Now we are completely snowed in, no work, no school, no bus service, and the final snow total measuring out at a whooping eighteen plus inches. We felt this was God giving us permission to not answer our emails, study for the upcoming math quiz or deal with anything remotely resembling our deeper woes. What we did decide to do was light a fire in the fireplace, put on some Christmas music and let the inner Martha come out in all of us as we finished decorating the apartment for the holiday to come. The theme was rustic elegance. Two dollar grapevine wreaths were transformed with red delicious apples, walnuts, hazelnuts and ribbons cut from a slightly off-white piece of burlap. The dining table held a sliver tray lit with the fragrance of burning cinnamon candles surrounded by more nuts, apples and boughs cut from our tree.
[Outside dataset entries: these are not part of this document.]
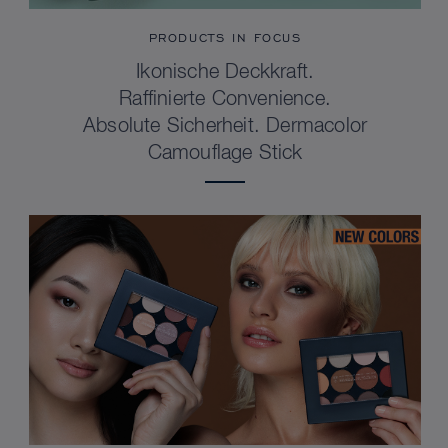
PRODUCTS IN FOCUS
Ikonische Deckkraft.
Raffinierte Convenience.
Absolute Sicherheit. Dermacolor
Camouflage Stick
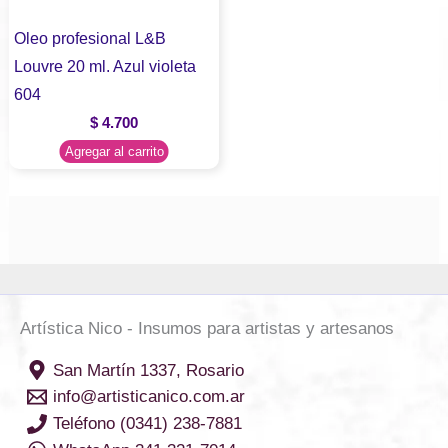
Oleo profesional L&B
Louvre 20 ml. Azul violeta
604
$
4.700
Agregar al carrito
Artística Nico - Insumos para artistas y artesanos
San Martín 1337, Rosario
info@artisticanico.com.ar
Teléfono (0341) 238-7881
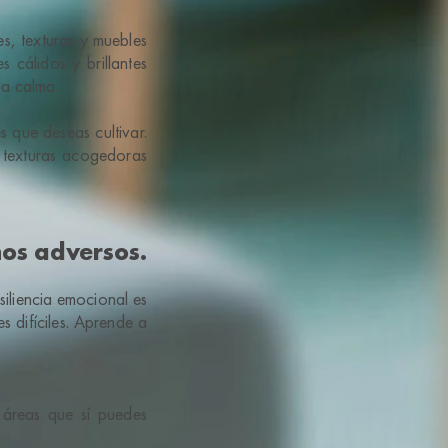
s, texturas y muebles
 cálidos y brillantes
la calma.
 que deseas cultivar.
r texturas acogedoras
os adversos.
iliencia emocional es
 difíciles. Aprende a
 áreas que sí puedes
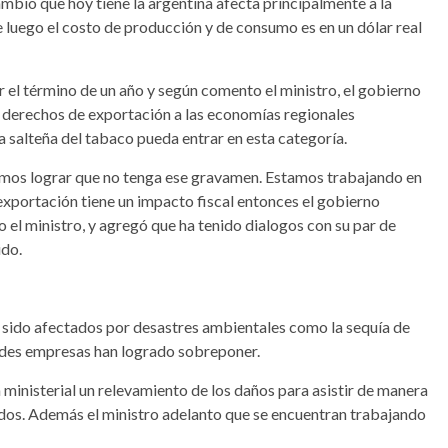
cambio que hoy tiene la argentina afecta principalmente a la
e luego el costo de producción y de consumo es en un dólar real
r el término de un año y según comento el ministro, el gobierno
e derechos de exportación a las economías regionales
ria salteña del tabaco pueda entrar en esta categoría.
amos lograr que no tenga ese gravamen. Estamos trabajando en
xportación tiene un impacto fiscal entonces el gobierno
vo el ministro, y agregó que ha tenido dialogos con su par de
ido.
n sido afectados por desastres ambientales como la sequía de
ndes empresas han logrado sobreponer.
 ministerial un relevamiento de los daños para asistir de manera
dos. Además el ministro adelanto que se encuentran trabajando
The tree, a masterpiece in antique white, dripped glass icicles, red globes that reflected the tiny incandescent lights, garlands made from stripes of regular white paper and some of the vintage felt ornaments my mother made when she new Tuesday followed Monday. There’s nothing better for drawing a family closer together than being captured by Mother Nature at Christmastime surrounded by mountains of delicious snow, a warm fire blazing in front of the hearth and three separate souls hot gluing a new set of holiday traditions.